**What you should do:** Report every line of the records that includes the word "consertos".

**Materials provided:**
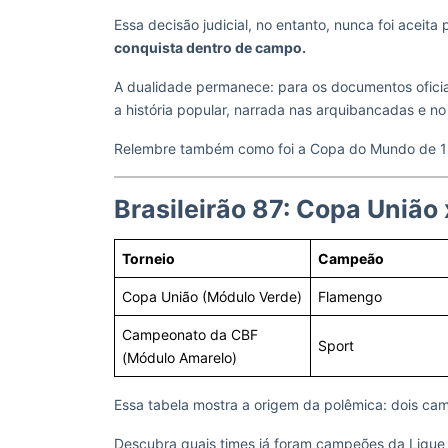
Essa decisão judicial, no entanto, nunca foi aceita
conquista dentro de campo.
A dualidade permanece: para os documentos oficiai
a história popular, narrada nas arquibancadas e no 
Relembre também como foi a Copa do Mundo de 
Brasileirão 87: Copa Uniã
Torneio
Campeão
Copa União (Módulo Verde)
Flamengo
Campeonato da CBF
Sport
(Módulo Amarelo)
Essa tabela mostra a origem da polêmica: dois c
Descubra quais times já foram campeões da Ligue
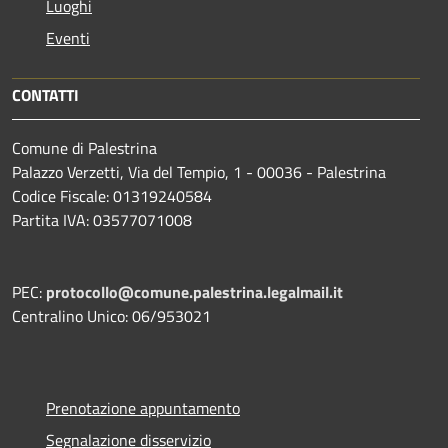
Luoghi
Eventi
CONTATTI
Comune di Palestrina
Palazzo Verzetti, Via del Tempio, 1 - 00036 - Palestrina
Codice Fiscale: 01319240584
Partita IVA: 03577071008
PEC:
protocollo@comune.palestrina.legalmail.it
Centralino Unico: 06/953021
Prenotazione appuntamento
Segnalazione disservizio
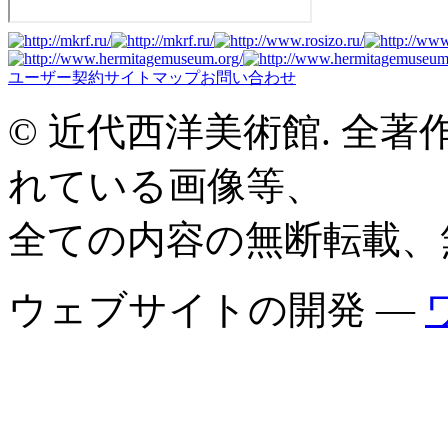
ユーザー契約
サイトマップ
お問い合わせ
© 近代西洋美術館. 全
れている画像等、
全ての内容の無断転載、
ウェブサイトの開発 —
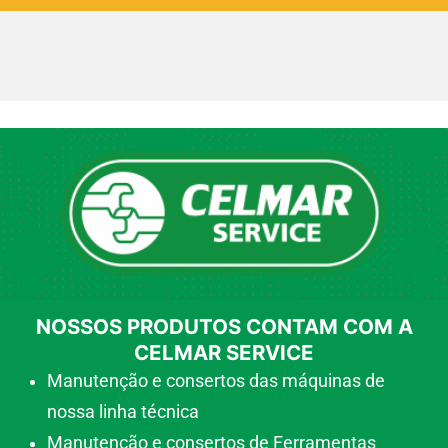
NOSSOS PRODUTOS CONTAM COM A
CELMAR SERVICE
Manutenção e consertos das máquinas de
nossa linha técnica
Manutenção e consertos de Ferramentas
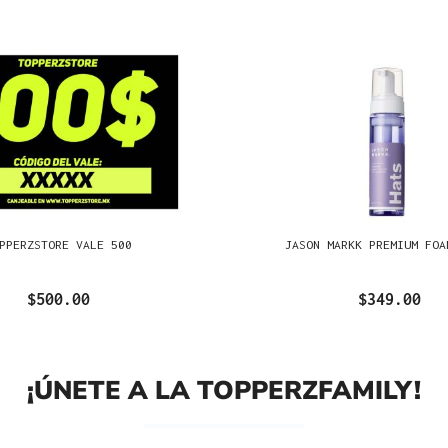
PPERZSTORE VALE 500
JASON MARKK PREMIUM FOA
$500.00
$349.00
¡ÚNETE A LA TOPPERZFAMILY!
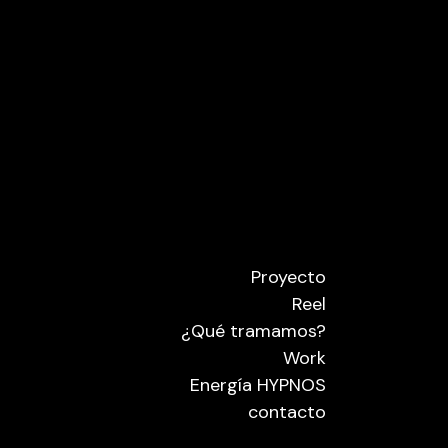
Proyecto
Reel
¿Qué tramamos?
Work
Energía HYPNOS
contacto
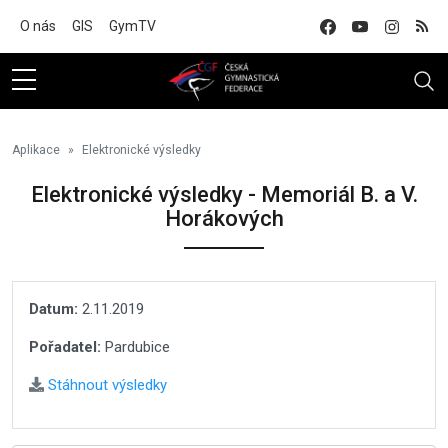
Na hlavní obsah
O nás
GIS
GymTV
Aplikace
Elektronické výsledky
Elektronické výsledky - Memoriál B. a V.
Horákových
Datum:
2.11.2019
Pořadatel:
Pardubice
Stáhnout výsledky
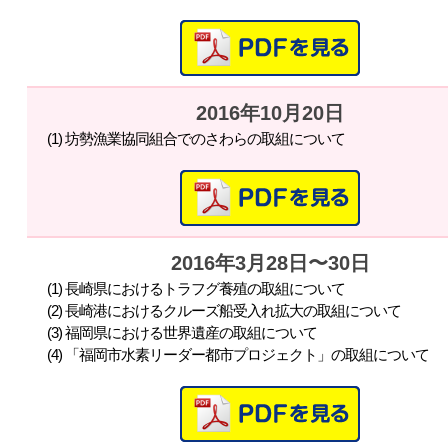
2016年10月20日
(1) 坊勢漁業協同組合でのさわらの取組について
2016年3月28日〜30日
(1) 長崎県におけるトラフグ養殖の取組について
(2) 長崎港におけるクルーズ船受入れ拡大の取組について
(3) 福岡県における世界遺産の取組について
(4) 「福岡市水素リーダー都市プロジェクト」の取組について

**Reply:**
Manutenção e consertos das máquinas de
Manutenção e consertos de Ferramentas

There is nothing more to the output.